The answer isn't totally clear-cut, but the rule of five nines is a good place to start. With companies aiming to be up, running, and available 99.999% of the time, that has become the high availability industry standard against which many complex systems are compared.

However, when measuring high availability architecture, we have to be more specific than this. For example, do you expect to hit 99.999% service availability 24 hours a day, 365 days a year? Or, does high availability only really matter during your business hours?


A little math

If you intend to maintain high availability 99.999% of the time, 24/7/365, that would mean a maximum of 5.256 minutes of yearly downtime.

This is how we got here:

  • There are 60 minutes/hour x 24 hours/day x 365 days/year = 525,600 minutes/year
  • 99.999% = 0.99999
  • 0.99999 x 525,600 minutes = 525,594.744 minutes
  • 525,600 minutes - 525,594.744 minutes = 5.256 minutes

Now, if you cared more about maintaining high availability only during operating hours, the numbers for your desired maximum amount of downtime would look different!

Measuring availability can become incredibly complex, but it largely comes down to determining the maximum availability you're aiming for and when specifically it matters most that you have a high-availability solution.


When does high availability matter most?

We can take measuring high availability one step further. Even if your goal is to maintain peak operational performance 24/7/365, we're going to guess that like in most applications, you experience variations in user activity.

Maybe you see higher traffic during weekday mornings, and then it dips significantly on the weekends. Are you still going to shoot for high availability of 99.999% at all times, or for those low-traffic hours, will something around 99.95% suffice?

These numbers might not seem all that different but if you do the math, it can indeed change what your definition of "high availability" (HA) is and what your goals for operational performance are.

High availability in MongoDB

If you're developing an application with MongoDB, how can you achieve high-availability architecture? Replica sets use elections to achieve this.

Elections determine which set member will become the primary.
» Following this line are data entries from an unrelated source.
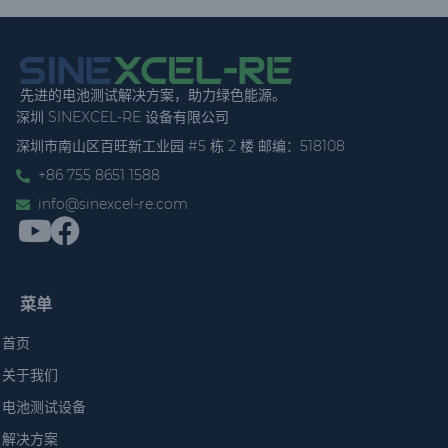
先进的电池测试解决方案，助力绿色能源。
深圳 SINEXCEL-RE 设备有限公司
深圳市南山区百旺新工业园 #5 栋 2 楼 邮编：518108
+86 755 8651 1588
info@sinexcel-re.com
菜单
首页
关于我们
电池测试设备
解决方案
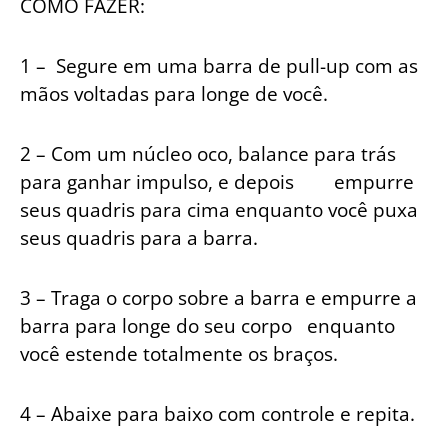
COMO FAZER:
1 – Segure em uma barra de pull-up com as
mãos voltadas para longe de você.
2 – Com um núcleo oco, balance para trás
para ganhar impulso, e depois empurre
seus quadris para cima enquanto você puxa
seus quadris para a barra.
3 – Traga o corpo sobre a barra e empurre a
barra para longe do seu corpo enquanto
você estende totalmente os braços.
4 – Abaixe para baixo com controle e repita.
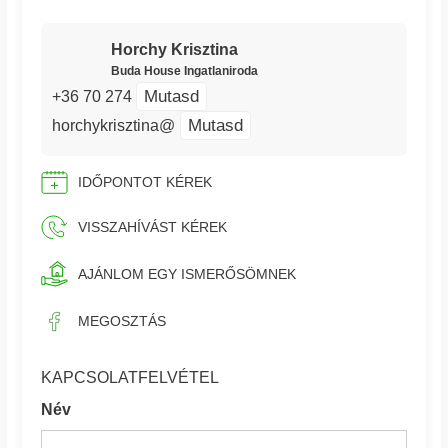
Horchy Krisztina
Buda House Ingatlaniroda
Mutasd
+36 70 274
Mutasd
horchykrisztina@
IDŐPONTOT KÉREK
VISSZAHÍVÁST KÉREK
AJÁNLOM EGY ISMERŐSÖMNEK
MEGOSZTÁS
KAPCSOLATFELVÉTEL
Név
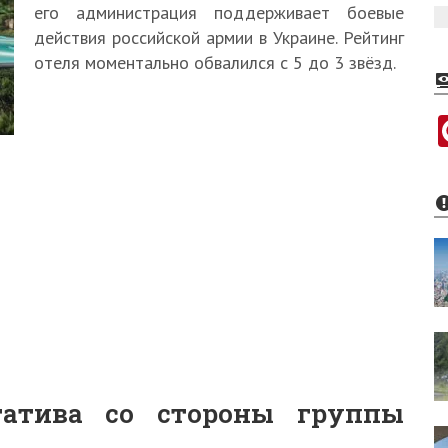
его администрация поддерживает боевые
действия российской армии в Украине. Рейтинг
отеля моментально обвалился с 5 до 3 звёзд.
атива со стороны группы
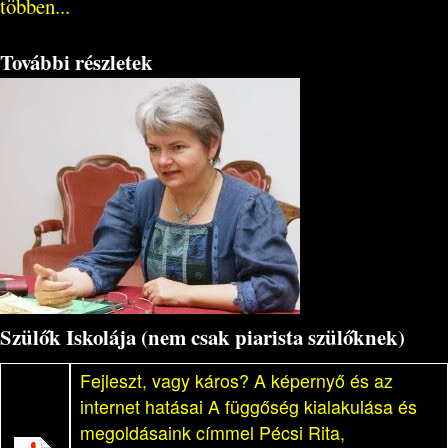
többen...
További részletek
Szülők Iskolája (nem csak piarista szülőknek)
Fejleszt, vagy káros? A képernyő és az
internet hatásai A függőség kialakulása és
megoldásaink címmel Pécsi Rita,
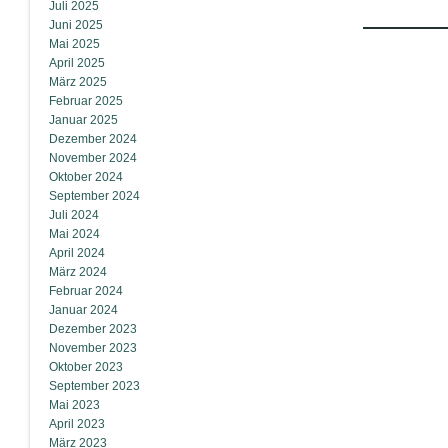
Juli 2025
Juni 2025
Mai 2025
April 2025
März 2025
Februar 2025
Januar 2025
Dezember 2024
November 2024
Oktober 2024
September 2024
Juli 2024
Mai 2024
April 2024
März 2024
Februar 2024
Januar 2024
Dezember 2023
November 2023
Oktober 2023
September 2023
Mai 2023
April 2023
März 2023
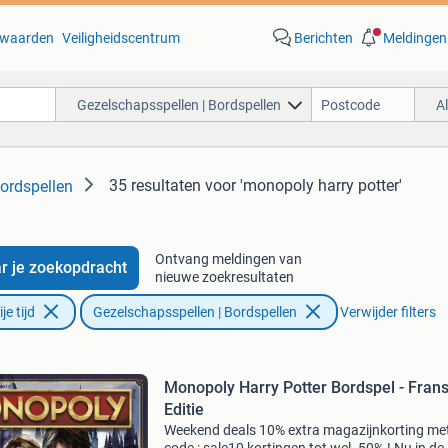
waarden
Veiligheidscentrum
Berichten
Meldingen
Gezelschapsspellen | Bordspellen
A
35 resultaten
voor 'monopoly harry potter'
ordspellen
Ontvang meldingen van
r je zoekopdracht
nieuwe zoekresultaten
e tijd
Gezelschapsspellen | Bordspellen
Verwijder filters
Monopoly Harry Potter Bordspel - Fran
Editie
Weekend deals 10% extra magazijnkorting me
For example, if the primary node becomes unavailable and triggers the automatic failure process, one of the remaining secondary nodes will call for an election to determine the new primary node, after which normal operational performance will automatically resume.

When a primary node fails, a secondary node will be elected in its place.

FAQs

What is high availability?

High availability means that points of failure are eliminated so that should one of those components go down, the application or system can continue running as intended.

What is a high-availability cluster?

High-availability clusters are groups of servers that work together as one system. While these servers share storage, they're on different networks.

How does high availability work?

High availability requires points of failure to be eliminated, the establishment of reliable redundancy through duplication of components, the implementation of mechanisms for easy detection and resolution of system failures, and the efficient routing of traffic across systems or servers using load balancers.

Why is high availability important?

High availability is important to maintain data availability, prevent data loss, and ensure that applications run smoothly for users as expected — especially when it comes to mission-critical systems.